Sonia Chehil, Mental Health Advisor, Ministry of Health, Guyana
My core interest is, of course, in health. I was struggling between doing a Master’s program in public health, versus an MBA versus the IMHL. I actually thought that the IMHL married Public health and the MBA quite well. And I am glad to say I think it actually did. They took the core pieces that I was interested in and put them together. Had I just done a Master’s in public health I wouldn’t have been able to grow as a manager in the same way as I have through the IMHL. If I had just done an MBA I wouldn’t have grown much as a leader as I have through doing the IMHL. So I think that the IMHL has very nicely married the core that I wanted from public health as well as from an MBA.
Particular attention is paid to the classroom experience in the program. Participants sit at round tables which allow for interactive discussion. A 50/50 rule allows for half the class time to be turned over to participants and their agendas. Unique seating arrangements that pay particular attention to active listening characterize the classroom (See Henry Mintzberg's TWOG.)
Every day begins with a morning reflection — personal time for writing down thoughts and insights that have come up since the previous day, followed by discussion around each of the tables, and an open-ended plenary discussion.
“The IMHL engages people in a way that changes their lives. The class becomes a strong community, which helps participants to revitalize themselves, their organizations, their management practices, in and beyond their communities.
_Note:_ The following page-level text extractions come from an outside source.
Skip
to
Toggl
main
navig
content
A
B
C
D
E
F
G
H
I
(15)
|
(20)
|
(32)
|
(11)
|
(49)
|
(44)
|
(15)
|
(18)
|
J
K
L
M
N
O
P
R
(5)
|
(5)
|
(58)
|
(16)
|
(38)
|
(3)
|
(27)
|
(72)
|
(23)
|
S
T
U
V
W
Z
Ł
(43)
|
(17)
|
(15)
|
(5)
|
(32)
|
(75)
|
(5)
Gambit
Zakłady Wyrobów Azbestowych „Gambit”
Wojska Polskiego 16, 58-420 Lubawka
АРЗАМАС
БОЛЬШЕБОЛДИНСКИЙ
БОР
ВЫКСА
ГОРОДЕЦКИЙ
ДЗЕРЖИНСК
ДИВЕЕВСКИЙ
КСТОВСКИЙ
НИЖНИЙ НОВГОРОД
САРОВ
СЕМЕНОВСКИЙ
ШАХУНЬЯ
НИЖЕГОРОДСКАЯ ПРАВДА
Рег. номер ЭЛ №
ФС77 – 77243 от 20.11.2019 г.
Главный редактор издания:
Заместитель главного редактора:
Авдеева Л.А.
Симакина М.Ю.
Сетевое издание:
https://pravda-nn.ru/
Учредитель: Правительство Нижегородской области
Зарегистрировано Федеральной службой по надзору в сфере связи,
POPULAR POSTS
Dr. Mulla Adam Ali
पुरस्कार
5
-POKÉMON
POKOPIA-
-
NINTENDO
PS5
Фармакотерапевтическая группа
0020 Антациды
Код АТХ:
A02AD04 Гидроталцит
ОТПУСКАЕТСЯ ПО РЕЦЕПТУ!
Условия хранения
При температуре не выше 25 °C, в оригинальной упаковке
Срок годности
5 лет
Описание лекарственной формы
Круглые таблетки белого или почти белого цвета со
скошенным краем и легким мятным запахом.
No one who has visited our classroom wants to go anywhere else for a development program in health care.” - Professor Henry Mintzberg, IMHL Faculty Director
Three stages of Morning Reflections: solo, small group and big circle
Here is what Theodore (Ted) Marmor, Professor Emeritus at Yale University and director of the Worldly Mindset module, wrote about the program:
"I have taught for about a decade in the Harvard Kennedy School program for senior fellows. I have taught at the executive program in health policy and management at Columbia's School of Public Health, and given lots of talks around the world.
So, where does that leave me? The IMHL is better structured to bring the participants to a realistic view of management and decision-making than any other program with which I have been associated. The program is cross-disciplinary, cross-border, and cross-experience, with an emphasis on comparative perspectives from people with different starting points. The five mindsets are sensibly distinguished and attended to rather than privileging one or another approach, whether psychological, marketing, political or whatever. I have come back again and again because I believe this is serious education, not trying to milk the cash cow of executive education."